Task requirements:
Check every line of the data below for "читайте". Copy each one that has it.
*** Recorded information Section Begins ***
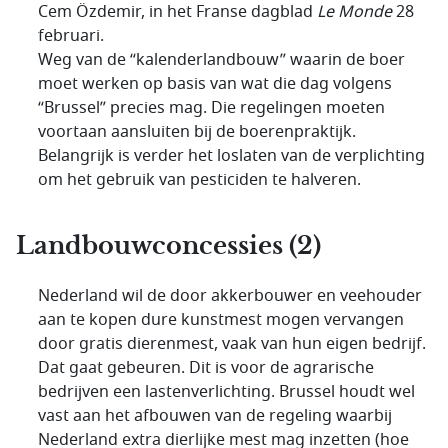
Cem Özdemir, in het Franse dagblad
Le Monde
28
februari.
Weg van de “kalenderlandbouw” waarin de boer
moet werken op basis van wat die dag volgens
“Brussel” precies mag. Die regelingen moeten
voortaan aansluiten bij de boerenpraktijk.
Belangrijk is verder het loslaten van de verplichting
om het gebruik van pesticiden te halveren.
Landbouwconcessies (2)
Nederland wil de door akkerbouwer en veehouder
aan te kopen dure kunstmest mogen vervangen
door gratis dierenmest, vaak van hun eigen bedrijf.
Dat gaat gebeuren. Dit is voor de agrarische
bedrijven een lastenverlichting. Brussel houdt wel
vast aan het afbouwen van de regeling waarbij
Nederland extra dierlijke mest mag inzetten (hoe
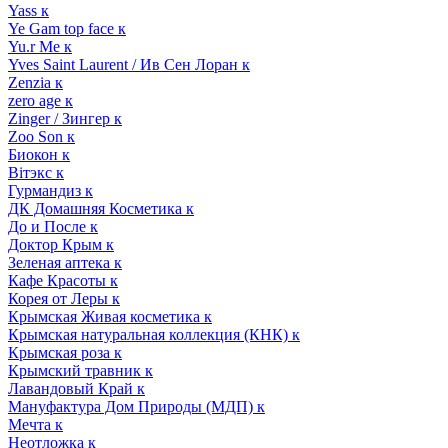
Yass к
Ye Gam top face к
Yu.r Me к
Yves Saint Laurent / Ив Сен Лоран к
Zenzia к
zero age к
Zinger / Зингер к
Zoo Son к
Биокон к
Вiтэкс к
Гурмандиз к
ДК Домашняя Косметика к
До и После к
Доктор Крым к
Зеленая аптека к
Кафе Красоты к
Корея от Леры к
Крымская Живая косметика к
Крымская натуральная коллекция (КНК) к
Крымская роза к
Крымский травник к
Лавандовый Край к
Мануфактура Дом Природы (МДП) к
Мечта к
Неотложка к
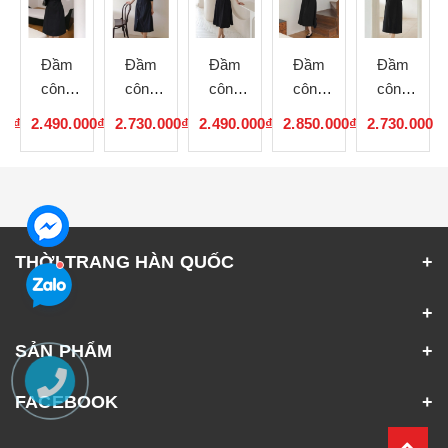
Đầm
Đầm
Đầm
Đầm
Đầm
công
công
công
công
công
sở Hàn
sở Hàn
sở Hàn
sở Hàn
sở Hàn
00₫
2.490.000₫
2.730.000₫
2.490.000₫
2.850.000₫
2.730.000₫
Quốc
Quốc
Quốc
Quốc
Quốc
080703
080702
080701
080546
080545
THỜI TRANG HÀN QUỐC
SẢN PHẨM
FACEBOOK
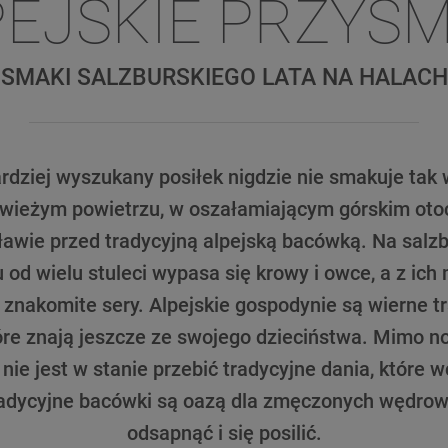
PEJSKIE PRZYSM
SMAKI SALZBURSKIEGO LATA NA HALACH
dziej wyszukany posiłek nigdzie nie smakuje tak 
wieżym powietrzu, w oszałamiającym górskim otocz
ławie przed tradycyjną alpejską bacówką. Na salz
 od wielu stuleci wypasa się krowy i owce, a z ich
 znakomite sery. Alpejskie gospodynie są wierne tra
tóre znają jeszcze ze swojego dzieciństwa. Mimo
 nie jest w stanie przebić tradycyjne dania, które 
radycyjne bacówki są oazą dla zmęczonych wędro
odsapnąć i się posilić.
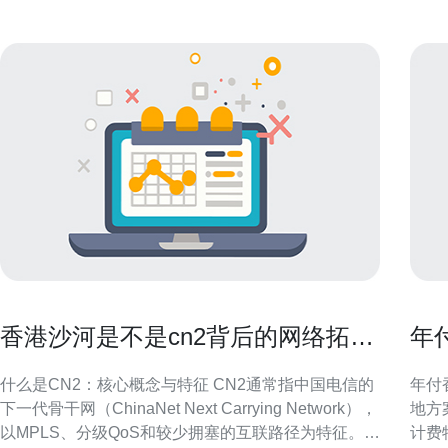
香港沙河是不是cn2背后的网络拓扑
年
与运营逻辑解读
确
什么是CN2：核心概念与特征 CN2通常指中国电信的
年付
下一代骨干网（ChinaNet Next Carrying Network），
地方
以MPLS、分级QoS和较少拥塞的互联路径为特征。
计费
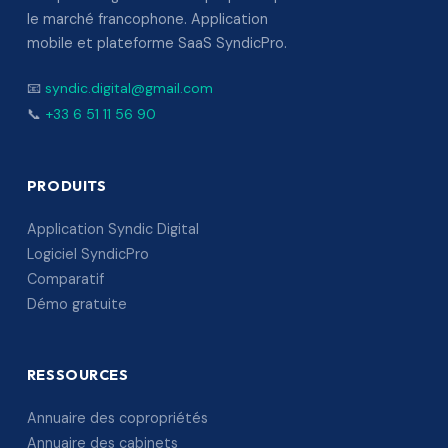
le marché francophone. Application
mobile et plateforme SaaS SyndicPro.
📧
syndic.digital@gmail.com
📞
+33 6 51 11 56 90
PRODUITS
Application Syndic Digital
Logiciel SyndicPro
Comparatif
Démo gratuite
RESSOURCES
Annuaire des copropriétés
Annuaire des cabinets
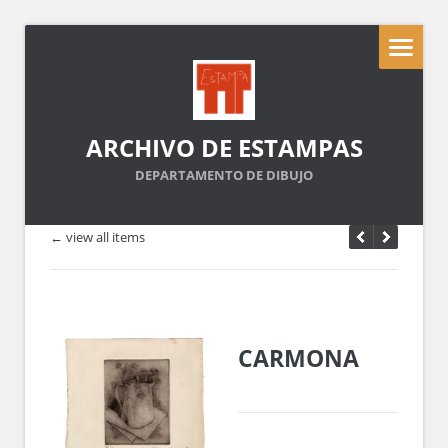
ARCHIVO DE ESTAMPAS
DEPARTAMENTO DE DIBUJO
← view all items
CARMONA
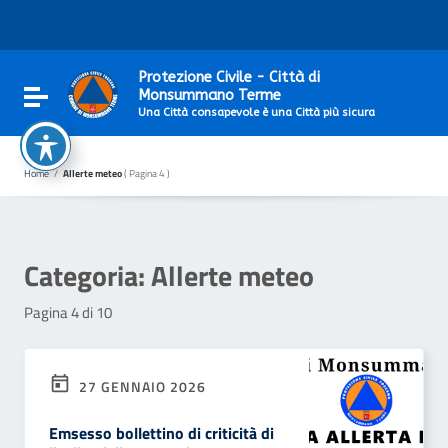
Vai ai contenuti
Vai al menu di navigazione
Vai al footer
Protezione Civile - Città di
Attiva / disattiva la navigazione
Monsummano Terme
Una Città consapevole è una Città più sicura
Home
/
Allerte meteo
( Pagina 4 )
Categoria:
Allerte meteo
Pagina 4 di 10
27 GENNAIO 2026
Emsesso bollettino di criticità di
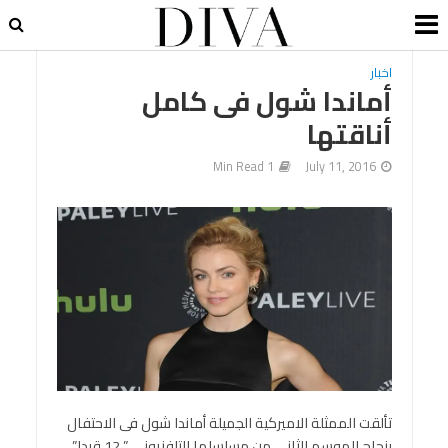
اخبار
أماندا شول فى كامل
أناقتها
1 Min Read
July 11, 2016
تألقت الممثلة الاميركية الجميلة أماندا شول فى الاحتفال
بنجاح الموسم الثانى من مسلسلها التلفزيونى ” 12 قردا”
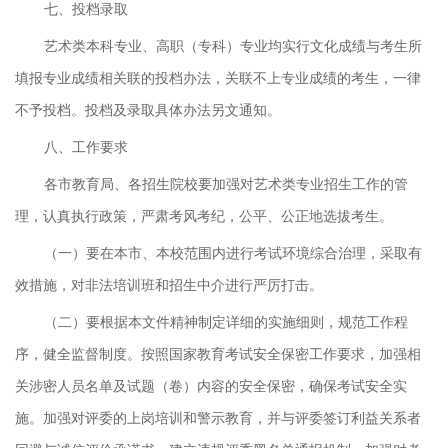
七、投档录取
艺术类本科专业、高职（专科）专业均实行文化成绩与考生所
填报专业成绩相关联的投档办法，关联不上专业成绩的考生，一律
不予投档。投档及录取具体办法另文通知。
八、工作要求
各市教育局、各招生院校要加强对艺术类专业招生工作的管
理，认真执行政策，严肃考风考纪，公平、公正地选拔考生。
（一）要在本市、本校范围内进行考试环境综合治理，采取有
效措施，对非法培训班和招生中介进行严厉打击。
（二）要根据本文件精神制定详细的实施细则，规范工作程
序，健全监督制度。按照国家教育考试安全保密工作要求，加强相
关涉密人员名单及试题（卷）内容的安全保密，确保考试安全实
施。加强对评委的上岗培训和警示教育，并与评委签订利益关系者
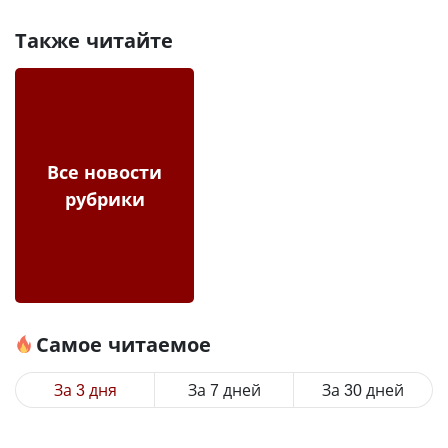
Также читайте
Все новости
рубрики
Самое читаемое
За 3 дня
За 7 дней
За 30 дней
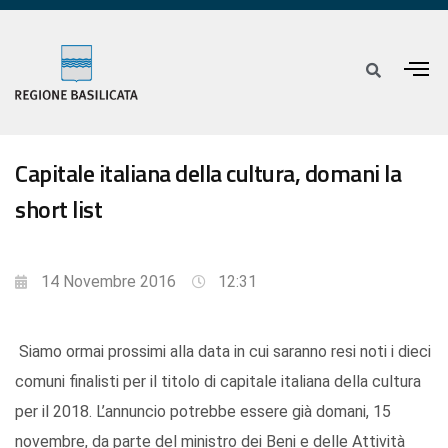
Capitale italiana della cultura, domani la
short list
14 Novembre 2016
12:31
Siamo ormai prossimi alla data in cui saranno resi noti i dieci
comuni finalisti per il titolo di capitale italiana della cultura
per il 2018. L’annuncio potrebbe essere già domani, 15
novembre, da parte del ministro dei Beni e delle Attività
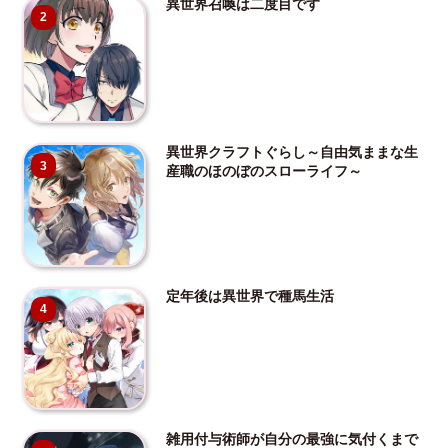
異世界召喚は二度目です
2
異世界クラフトぐらし～自由気ままな生
3
産職のほのぼのスローライフ～
定年後は異世界で種馬生活
4
雑用付与術師が自分の最強に気付くまで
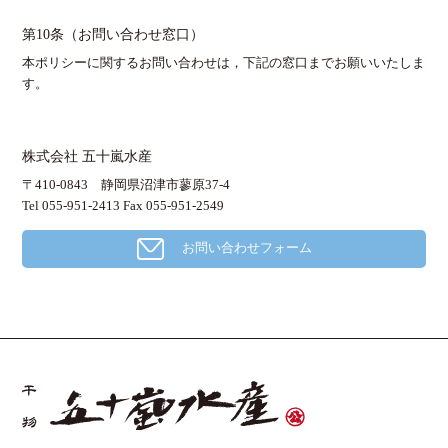
第10条（お問い合わせ窓口）
本ポリシーに関するお問い合わせは，下記の窓口までお願いいたしま
す。
株式会社 五十嵐水産
〒410-0843 静岡県沼津市蓼原37-4
Tel 055-951-2413 Fax 055-951-2549
お問い合わせフォーム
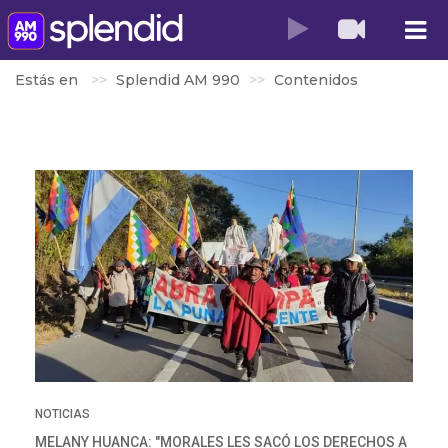
Estás en
Splendid AM 990
Contenidos
NOTICIAS
MELANY HUANCA: "MORALES LES SACÓ LOS DERECHOS A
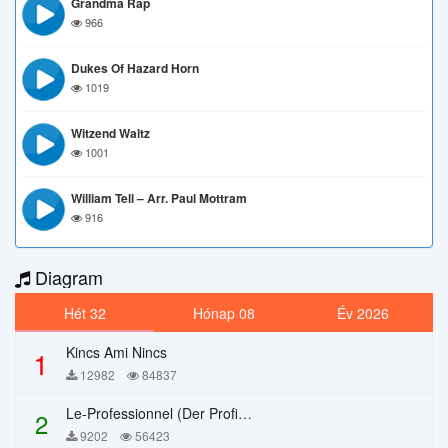
Grandma Rap
966
Dukes Of Hazard Horn
1019
Witzend Waltz
1001
William Tell – Arr. Paul Mottram
916
Diagram
Hét 32
Hónap 08
Év 2026
Kincs Ami Nincs
1
12982
84837
Le-Professionnel (Der Profi) – Chi Mai
2
9202
56423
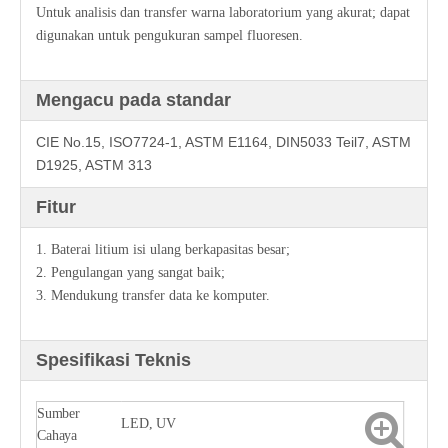
Untuk analisis dan transfer warna laboratorium yang akurat; dapat
digunakan untuk pengukuran sampel fluoresen.
Mengacu pada standar
CIE No.15, ISO7724-1, ASTM E1164, DIN5033 Teil7, ASTM
D1925, ASTM 313
Fitur
1. Baterai litium isi ulang berkapasitas besar;
2. Pengulangan yang sangat baik;
3. Mendukung transfer data ke komputer.
Spesifikasi Teknis
Sumber
LED, UV
Cahaya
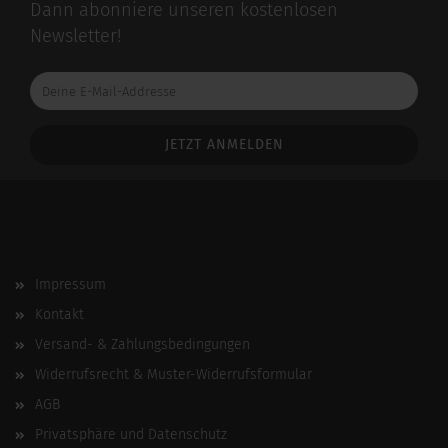
Dann abonniere unseren kostenlosen
Newsletter!
Deine
E-
Mail-
Addresse
Impressum
Kontakt
Versand- & Zahlungsbedingungen
Widerrufsrecht & Muster-Widerrufsformular
AGB
Privatsphäre und Datenschutz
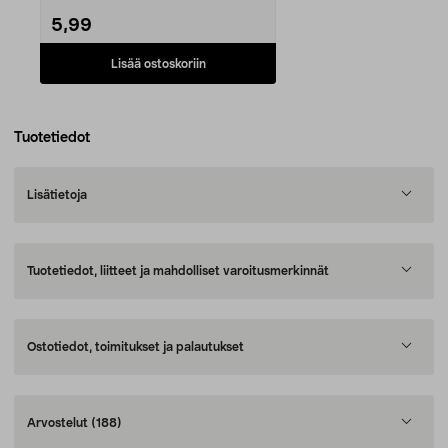
5,99
Lisää ostoskoriin
Tuotetiedot
Lisätietoja
Tuotetiedot, liitteet ja mahdolliset varoitusmerkinnät
Ostotiedot, toimitukset ja palautukset
Arvostelut
(188)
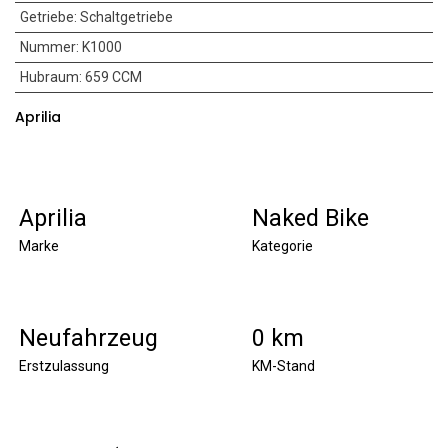
Getriebe
:
Schaltgetriebe
Nummer
:
K1000
Hubraum
:
659 CCM
Aprilia
Aprilia
Naked Bike
Marke
Kategorie
Neufahrzeug
0 km
Erstzulassung
KM-Stand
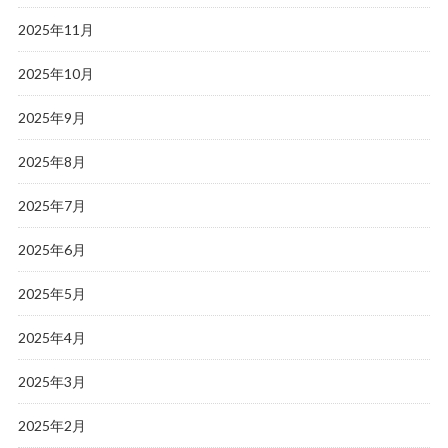
2025年11月
2025年10月
2025年9月
2025年8月
2025年7月
2025年6月
2025年5月
2025年4月
2025年3月
2025年2月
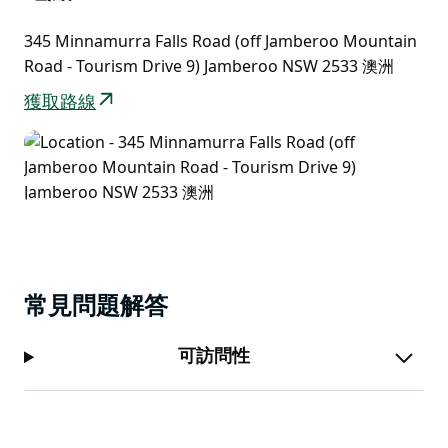
行，並提供協助。由於這裡是國家公園，寵物和家畜禁止
入內，禁止吸菸。
345 Minnamurra Falls Road (off Jamberoo Mountain
Road - Tourism Drive 9) Jamberoo NSW 2533 澳洲
請造訪網站查看所有公園門票費用。
獲取路線
常見問題解答
可訪問性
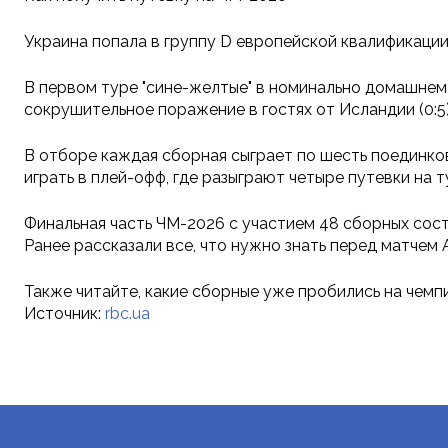
Украина попала в группу D европейской квалификации
В первом туре "сине-желтые" в номинально домашнем 
сокрушительное поражение в гостях от Исландии (0:5
В отборе каждая сборная сыграет по шесть поединков
играть в плей-офф, где разыграют четыре путевки на т
Финальная часть ЧМ-2026 с участием 48 сборных состо
Ранее рассказали все, что нужно знать перед матчем
Также читайте, какие сборные уже пробились на чемп
Источник:
rbc.ua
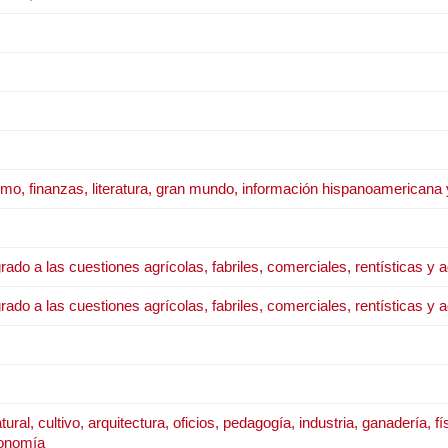
ismo, finanzas, literatura, gran mundo, información hispanoamericana 
o a las cuestiones agrícolas, fabriles, comerciales, rentísticas y a
o a las cuestiones agrícolas, fabriles, comerciales, rentísticas y a
ural, cultivo, arquitectura, oficios, pedagogía, industria, ganadería, fís
ronomía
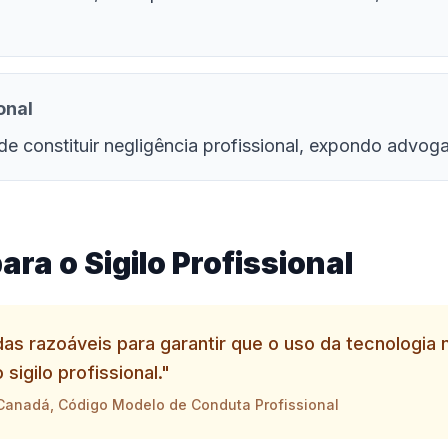
onal
e constituir negligência profissional, expondo advoga
ra o Sigilo Profissional
 razoáveis para garantir que o uso da tecnologia 
igilo profissional."
 Canadá, Código Modelo de Conduta Profissional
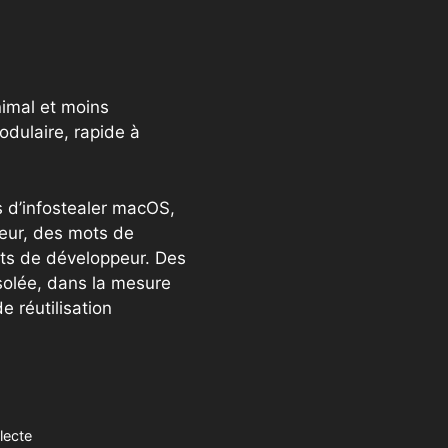
nimal et moins
odulaire, rapide à
 d’infostealer macOS,
teur, des mots de
cts de développeur. Des
solée, dans la mesure
 réutilisation
lecte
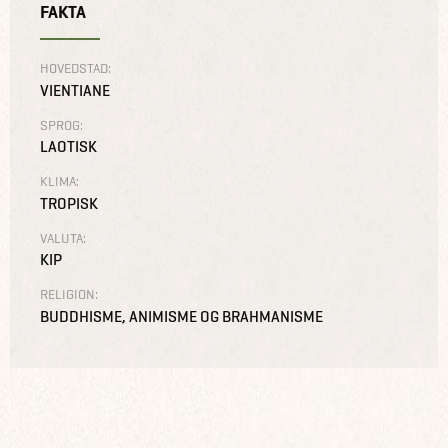
FAKTA
HOVEDSTAD:
VIENTIANE
SPROG:
LAOTISK
KLIMA:
TROPISK
VALUTA:
KIP
RELIGION:
BUDDHISME, ANIMISME OG BRAHMANISME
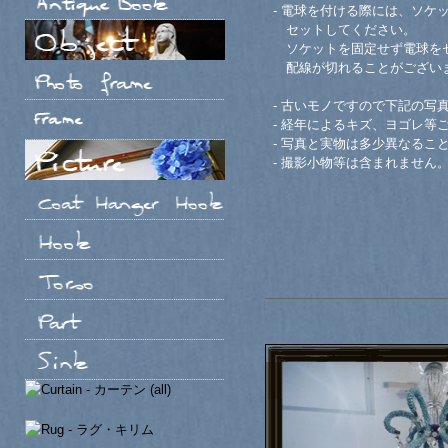
- 電球を付ける際には、ソケ
セットしてください。
ソケットを固定せず電球をセ
配線が切れることがござい
- 古いモノですので下記の写
- 経年によるキズ、ヨゴレ等
- 写真と実物は多少異なるこ
- 撮影小物等は含まれません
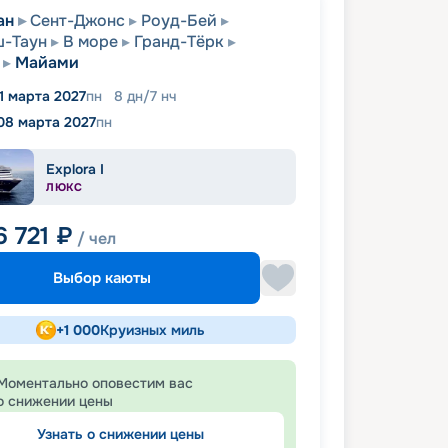
ан
Сент-Джонс
Роуд-Бей
ш-Таун
В море
Гранд-Тёрк
Майами
1 марта 2027
пн
8
дн
/
7
нч
08 марта 2027
пн
Explora I
ЛЮКС
6 721
₽
/ чел
Выбор каюты
+
1 000
Круизных миль
Моментально оповестим вас
о снижении цены
Узнать о снижении цены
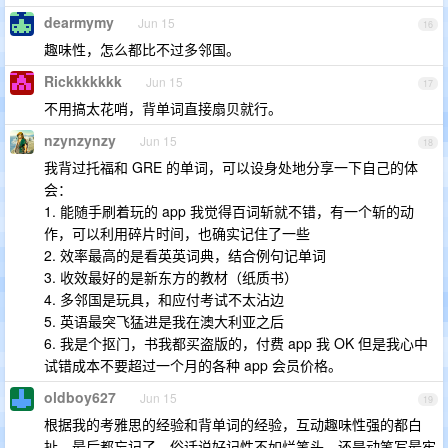
dearmymy
Jun 15
16
趣味性，怎么都比不过多邻国。
Rickkkkkkk
Jun 15
17
不用搞太花哨，背单词直接扇贝就行。
nzynzynzy
Jun 15
18
我背过托福和 GRE 的单词，可以设身处地分享一下自己的体
会：
1. 能随手刷着玩的 app 我觉得百词斩就不错，有一个斩的动
作，可以利用碎片时间，也确实记住了一些
2. 效率最高的是看英英词典，结合例句记单词
3. 收效最好的是新东方的教材（纸质书）
4. 多邻国是玩具，和应付考试不太沾边
5. 英语最突飞猛进是我在澳大利亚之后
6. 我是个抠门，书我都买盗版的，付费 app 我 OK 但是我心中
试错成本不要超过一个月的各种 app 会员价格。
oldboy627
Jun 15
19
根据我的考雅思的经验和背单词的经验，互动趣味性强的都白
扯，最后都忘记了，俗话说好记性不如烂笔头，还是动笔写最牢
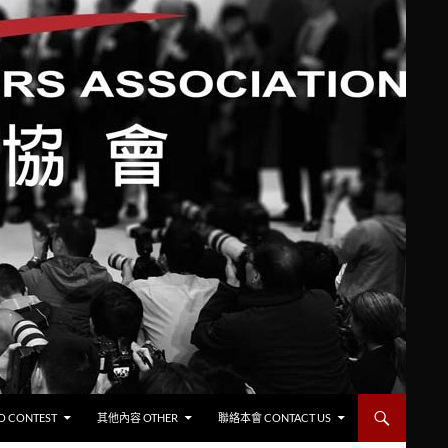
CONTEST
其他內容 OTHER
聯絡本會 CONTACT US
*** Recorded information Section Ends ***
Final answer:
Также читайте
Также читайте, какие сборные уже пробились на чемп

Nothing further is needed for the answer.